D er Raum für zivilgesellschaftliche Arbeit wird durch staatliche Repression und den Aufschwung rechter Ideologien weltweit enger. Unter dem Schlagwort „shrinking spaces“ diskutierte Ottmar von Holtz bei VENRO über diesen beunruhigenden Trend.
Instrumente der Unterdrückung, aber auch Gegenstrategien und weiterhin bestehende Optionen für emanzipatorische Praxis waren Thema der Gesprächsrunde mit dem Grünen-Bundestagsabgeordneten, der unabhängigen Beraterin zum Thema Menschenrechte Elena Zacharenko und Barbara Unmüßig von der Heinrich-Böll-Stiftung.
Freie Zivilgesellschaft weltweit unter Druck
Barbara Unmüßig stellte dar, wie die politische Arbeit von Nichtregierungsorganisationen, sozialen Bewegungen und politischen Stiftungen ins Visier repressiver Regime gerät, die deren Einsatz für Demokratie, Frieden, Umweltschutz und Menschenrechte beschneiden wollen. Dies betreffe sowohl den Globalen Norden als auch den Globalen Süden. Direkte Repressionen nähmen zu, Journalisten landeten ohne Gerichtsverfahren im Gefängnis. Vertreter*innen von Nichtregierungsorganisationen aus dem Publikum ergänzten ihre direkten Erfahrungen mit weiteren Repressionsstrategien. Diese reichten von diffamierender Berichterstattung durch regierungstreue Medien über gängelnde Bürokratie bis zu Einschränkungen von Finanzierungsmöglichkeiten.
Besonders deutlich werde die „Krise der Demokratie“ beim Blick auf die Entwicklungen in den USA, Ungarn oder auch Polen, sagte Barbara Unmüßig. Mit Slogans wie „America first“ und dem Voranstellen ihrer nationalen Interessen trügen diese Länder maßgeblich zum Abbau des Multilateralismus und zum Rückgang internationaler Kooperation bei. Das Wegbrechen glaubhafter demokratischer Vorbilder führe leider auch dazu, dass weniger Druck auf repressive Staaten im Globalen Süden aufgebaut werden könne.
Elena Zacharenko betonte, dass die Regierungen in zunehmend nationalistisch und antidemokratisch agierenden Staaten trotzdem demokratisch gewählt seien und damit die Einengung zivilgesellschaftlichen Engagements zumindest teilweise Rückhalt in der Bevölkerung genieße. Ottmar von Holtz wies darauf hin, dass das Phänomen „shrinking spaces“ auch hierzulande erkennbar sei.

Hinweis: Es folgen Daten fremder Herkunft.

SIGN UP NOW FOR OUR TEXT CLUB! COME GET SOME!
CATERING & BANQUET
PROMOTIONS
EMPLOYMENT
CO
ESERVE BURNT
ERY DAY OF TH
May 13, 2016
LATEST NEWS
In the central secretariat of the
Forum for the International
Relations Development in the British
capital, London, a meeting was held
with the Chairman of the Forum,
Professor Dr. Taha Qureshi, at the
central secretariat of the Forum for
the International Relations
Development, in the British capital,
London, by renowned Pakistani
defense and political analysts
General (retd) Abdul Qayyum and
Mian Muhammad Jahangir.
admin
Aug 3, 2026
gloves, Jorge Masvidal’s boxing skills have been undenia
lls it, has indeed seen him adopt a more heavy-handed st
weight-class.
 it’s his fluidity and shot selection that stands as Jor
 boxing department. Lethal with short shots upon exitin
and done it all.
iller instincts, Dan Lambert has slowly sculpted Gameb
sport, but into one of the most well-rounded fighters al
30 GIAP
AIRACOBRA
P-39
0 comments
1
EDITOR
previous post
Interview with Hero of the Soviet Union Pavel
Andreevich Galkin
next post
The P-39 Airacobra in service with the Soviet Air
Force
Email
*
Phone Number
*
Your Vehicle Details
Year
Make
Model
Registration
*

Er nannte als Beispiel die zunehmende Stigmatisierung von Seenotrettungs-Initiativen für Flüchtlinge im Mittelmeer. Die von Rechten in die Welt gesetzte Mär der illegalen Schleusung durch die Seenotretter habe in erschreckend weiten Kreisen der Politik und Gesellschaft verfangen und erschwere die Arbeit der Aktivisten massiv.

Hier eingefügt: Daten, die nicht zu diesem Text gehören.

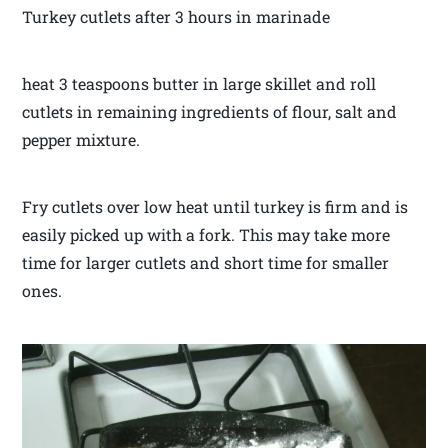
Turkey cutlets after 3 hours in marinade
heat 3 teaspoons butter in large skillet and roll
cutlets in remaining ingredients of flour, salt and
pepper mixture.
Fry cutlets over low heat until turkey is firm and is
easily picked up with a fork. This may take more
time for larger cutlets and short time for smaller
ones.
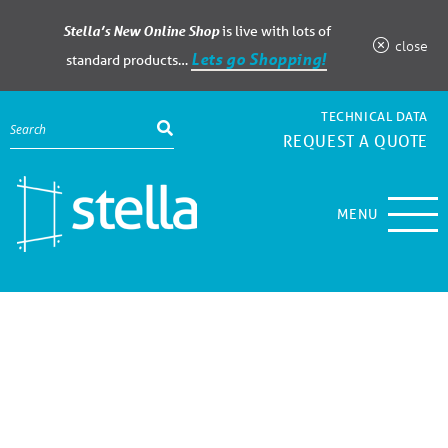
Stella’s New Online Shop
is live with lots of
close
Lets go Shopping!
standard products…
TECHNICAL DATA
REQUEST A QUOTE
MENU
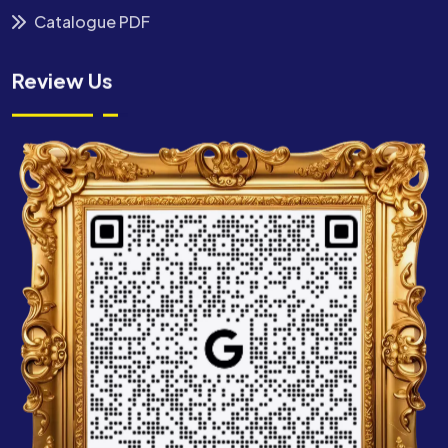
Catalogue PDF
Review Us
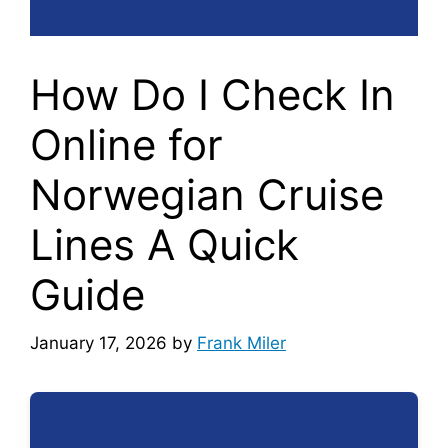
How Do I Check In
Online for
Norwegian Cruise
Lines A Quick
Guide
January 17, 2026
by
Frank Miler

Strategien für eine starke Zivilgesellschaft
Angesichts des teilweise düsteren Bildes plädierten die Diskutierenden für einen stärkeren Austausch fortschrittlicher gesellschaftlicher Akteure. In repressiven Staaten sei es zum Teil nötig, politisch aufgeladene Ausdrücke durch „neutralere“ Arbeitsbegriffe zu ersetzen, um eine Verfolgung zu umgehen. In Ländern wie Deutschland käme es hingegen darauf an, dass die Zivilgesellschaft sich offensiv und mit klaren Worten gegen diffamierende Sprache zu Wehr setze und lautstark für Demokratie und Menschenrechte eintrete.
Ottmar von Holtz betonte die Bedeutung der politischen Bildungsarbeit, um „shrinking spaces“ Einhalt zu gebieten und zitierte den Philosophen Oskar Negt: „Demokratie ist die einzige Staatsform, die gelernt werden muss.“. Die Bundesregierung sei in der Pflicht, die demokratische Beteiligung und Menschenrechte zu fördern, so von Holtz. Deutschland müsse eine menschenrechtsorientierte Politik verfolgen und sich dafür auf internationaler Ebene stark machen.